Curiosity-Driven vs. Impact-Driven. Research does not need to be driven by impact! Many great researchers are driven by intellectual curiosity and the pleasure to tinker around. Some curiosity-driven research does end up impactful: when Bernhard Riemann worked on Riemann geometry, he didn't know how it would shape the theory of relativity half a century later. Maybe some of our research will inspire some other important discoveries from another field in a random corner of the world two centuries later. Who knows.
Conclusion
In this blog I argued that it is important to predict and plan for the future, and we can use systematic methods to help us predict the future better.

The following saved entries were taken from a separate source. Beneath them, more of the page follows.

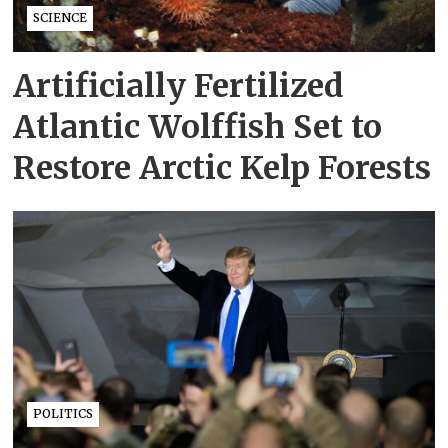
SCIENCE
Artificially Fertilized
Atlantic Wolffish Set to
Restore Arctic Kelp Forests
POLITICS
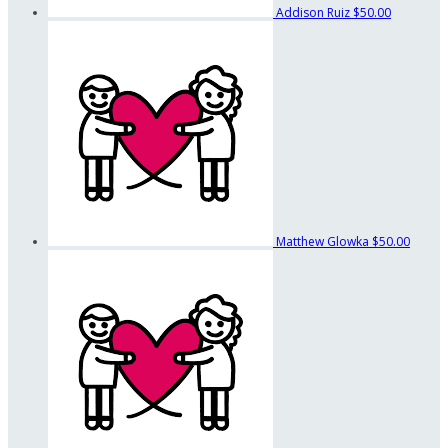
Addison Ruiz
$50.00
Matthew Glowka
$50.00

However, our predictions about the future are inherently subjective and there are naturally disagreements between people; furthermore, since a prediction attracts more attention if it is unconventional, it could create incentives for people making impressive rather than calibrated predictions. In the next blog, I will talk about how to communicate our predictions to the broader community in an effective and responsible way.
600K downloads for the month of 06/2023.
FWIW a lot of people have long been working on efficient training before LLaMa; however, they did not push the envelope further to fine-tune LLaMa 65B on a single GPU. My conjecture is that the previous model T5-11B was relatively small in size and was not good enough for many commercial applications; as a result, there was much less demand for fine-tuning models with the size of ~60B.
This is a controversial stance and I might be biased because I talked to Dan personally. OTOH, even if we do not consider them good benchmarks, we still need to plan ahead to propose alternatives.
This is an inaccurate dichotomy because many professors also have industry affiliations.
Note that this might not be a fair categorization, but I think it is justified to be skeptical due to conflict of interests.